TWEETS ON A TREE: INDEX-BASED CLUSTERING OF TWEETS
Mert Kemal Erpam
Computer Science and Engineering, MSc. Thesis, 2017
Prof. Yücel Saygın (Thesis Advisor), Asst. Prof. Kamer KAYA
, Assoc. Prof. Şule Gündüz Öğüdücü
Date & Time: January 5th, 2017 – 2:40 PM
Place: FENS G025
Keywords: clustering, twitter, summarization, suffix tree, semantic relatedness,
Computer-mediated communication, CMC, is a type of communication that occurs through use of two or more electronic devices. With the advancement of technology, CMC has started to become a more preferred type of communication between humans. Through computer-mediated technologies, news portals, search engines and social media platforms such as Facebook, Twitter, Reddit and many other platforms are created. In social media platforms, a user can post and discuss his/her own opinion and also read and share other users’ opinions. This generates a significant amount of data which, if filtered and analyzed, can give researchers important insights about public opinion and culture.

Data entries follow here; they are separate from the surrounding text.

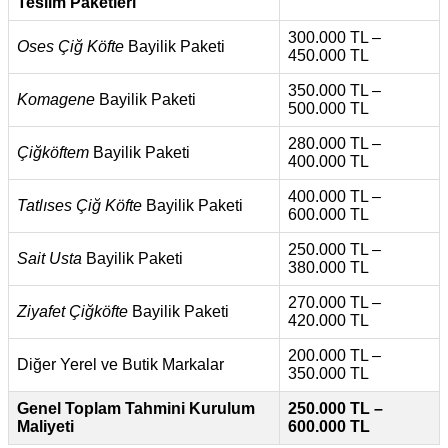
Teslim Paketleri
300.000 TL –
Oses Çiğ Köfte
Bayilik Paketi
450.000 TL
350.000 TL –
Komagene
Bayilik Paketi
500.000 TL
280.000 TL –
Çiğköftem
Bayilik Paketi
400.000 TL
400.000 TL –
Tatlıses Çiğ Köfte
Bayilik Paketi
600.000 TL
250.000 TL –
Sait Usta
Bayilik Paketi
380.000 TL
270.000 TL –
Ziyafet Çiğköfte
Bayilik Paketi
420.000 TL
200.000 TL –
Diğer Yerel ve Butik Markalar
350.000 TL
Genel Toplam Tahmini Kurulum
250.000 TL –
Maliyeti
600.000 TL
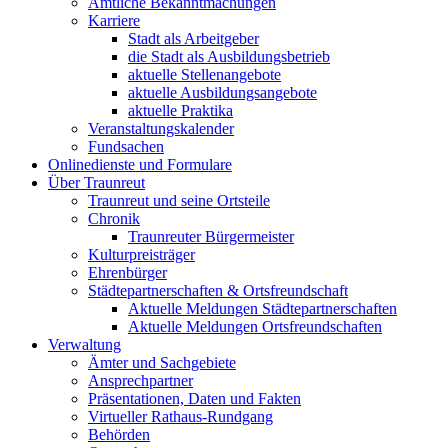
Amtliche Bekanntmachungen
Karriere
Stadt als Arbeitgeber
die Stadt als Ausbildungsbetrieb
aktuelle Stellenangebote
aktuelle Ausbildungsangebote
aktuelle Praktika
Veranstaltungskalender
Fundsachen
Onlinedienste und Formulare
Über Traunreut
Traunreut und seine Ortsteile
Chronik
Traunreuter Bürgermeister
Kulturpreisträger
Ehrenbürger
Städtepartnerschaften & Ortsfreundschaft
Aktuelle Meldungen Städtepartnerschaften
Aktuelle Meldungen Ortsfreundschaften
Verwaltung
Ämter und Sachgebiete
Ansprechpartner
Präsentationen, Daten und Fakten
Virtueller Rathaus-Rundgang
Behörden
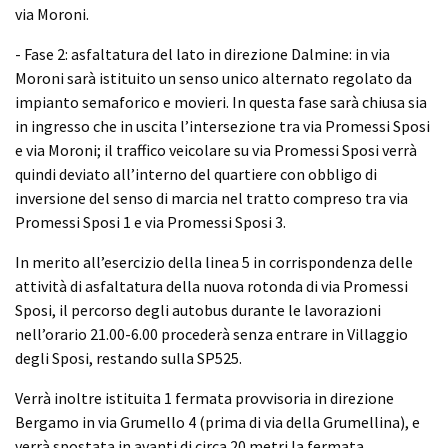
via Moroni.
- Fase 2: asfaltatura del lato in direzione Dalmine: in via
Moroni sarà istituito un senso unico alternato regolato da
impianto semaforico e movieri. In questa fase sarà chiusa sia
in ingresso che in uscita l’intersezione tra via Promessi Sposi
e via Moroni; il traffico veicolare su via Promessi Sposi verrà
quindi deviato all’interno del quartiere con obbligo di
inversione del senso di marcia nel tratto compreso tra via
Promessi Sposi 1 e via Promessi Sposi 3.
In merito all’esercizio della linea 5 in corrispondenza delle
attività di asfaltatura della nuova rotonda di via Promessi
Sposi, il percorso degli autobus durante le lavorazioni
nell’orario 21.00-6.00 procederà senza entrare in Villaggio
degli Sposi, restando sulla SP525.
Verrà inoltre istituita 1 fermata provvisoria in direzione
Bergamo in via Grumello 4 (prima di via della Grumellina), e
verrà spostata in avanti di circa 20 metri la fermata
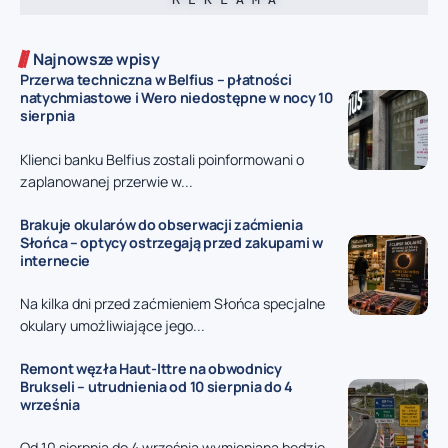
Najnowsze wpisy
Przerwa techniczna w Belfius – płatności
natychmiastowe i Wero niedostępne w nocy 10
sierpnia
Klienci banku Belfius zostali poinformowani o
zaplanowanej przerwie w...
Brakuje okularów do obserwacji zaćmienia
Słońca – optycy ostrzegają przed zakupami w
internecie
Na kilka dni przed zaćmieniem Słońca specjalne
okulary umożliwiające jego...
Remont węzła Haut-Ittre na obwodnicy
Brukseli – utrudnienia od 10 sierpnia do 4
września
Od 10 sierpnia do 4 września wymieniana będzie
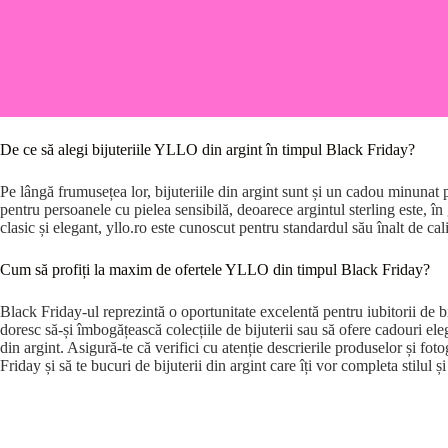
De ce să alegi bijuteriile YLLO din argint în timpul Black Friday?
Pe lângă frumusețea lor, bijuteriile din argint sunt și un cadou minunat p
pentru persoanele cu pielea sensibilă, deoarece argintul sterling este, î
clasic și elegant, yllo.ro este cunoscut pentru standardul său înalt de calit
Cum să profiți la maxim de ofertele YLLO din timpul Black Friday?
Black Friday-ul reprezintă o oportunitate excelentă pentru iubitorii de bij
doresc să-și îmbogățească colecțiile de bijuterii sau să ofere cadouri eleg
din argint. Asigură-te că verifici cu atenție descrierile produselor și fot
Friday și să te bucuri de bijuterii din argint care îți vor completa stilul 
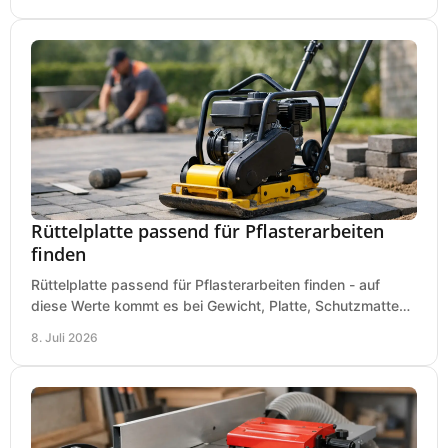
Rüttelplatte passend für Pflasterarbeiten
finden
Rüttelplatte passend für Pflasterarbeiten finden - auf
diese Werte kommt es bei Gewicht, Platte, Schutzmatte
und Boden für saubere Flächen an.
8. Juli 2026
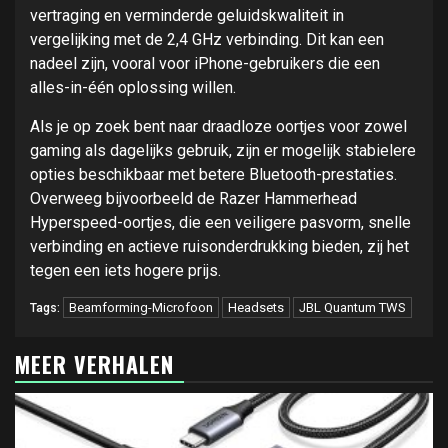
vertraging en verminderde geluidskwaliteit in
vergelijking met de 2,4 GHz verbinding. Dit kan een
nadeel zijn, vooral voor iPhone-gebruikers die een
alles-in-één oplossing willen.
Als je op zoek bent naar draadloze oortjes voor zowel
gaming als dagelijks gebruik, zijn er mogelijk stabielere
opties beschikbaar met betere Bluetooth-prestaties.
Overweeg bijvoorbeeld de Razer Hammerhead
Hyperspeed-oortjes, die een veiligere pasvorm, snelle
verbinding en actieve ruisonderdrukking bieden, zij het
tegen een iets hogere prijs.
Beamforming-Microfoon
Headsets
JBL Quantum TWS
Tags:
MEER VERHALEN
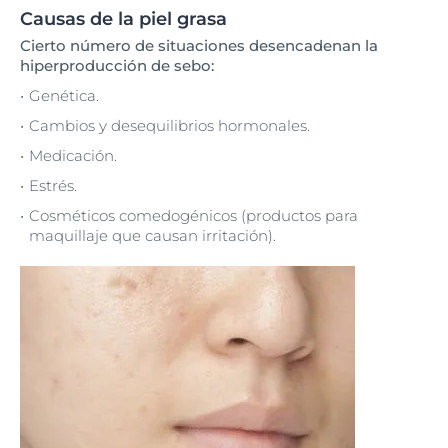
Causas de la piel grasa
Cierto número de situaciones desencadenan la
hiperproducción de sebo:
Genética.
Cambios y desequilibrios hormonales.
Medicación.
Estrés.
Cosméticos comedogénicos (productos para
maquillaje que causan irritación).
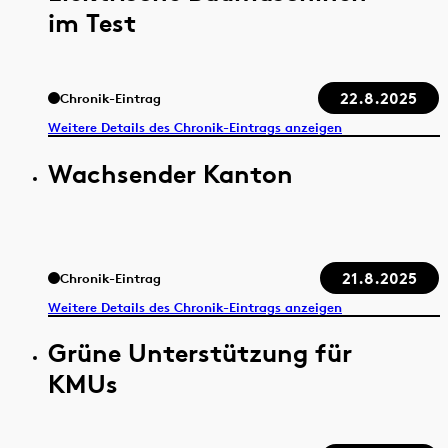
im Test
22.8.2025
Chronik-Eintrag
Weitere Details des Chronik-Eintrags anzeigen
Wachsender Kanton
21.8.2025
Chronik-Eintrag
Weitere Details des Chronik-Eintrags anzeigen
Grüne Unterstützung für
KMUs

Twitter is a social networking service founded in 2006 and became widespread throughout the world in a very short time frame. The service has more than 310 million monthly active users and throughout these users more than 500 million tweets are generated daily as of 2016. Due the volume, velocity and variety of Twitter data, it cannot be analyzed by using conventional methods. A clustering or sampling method is necessary to reduce the amount of data for analysis.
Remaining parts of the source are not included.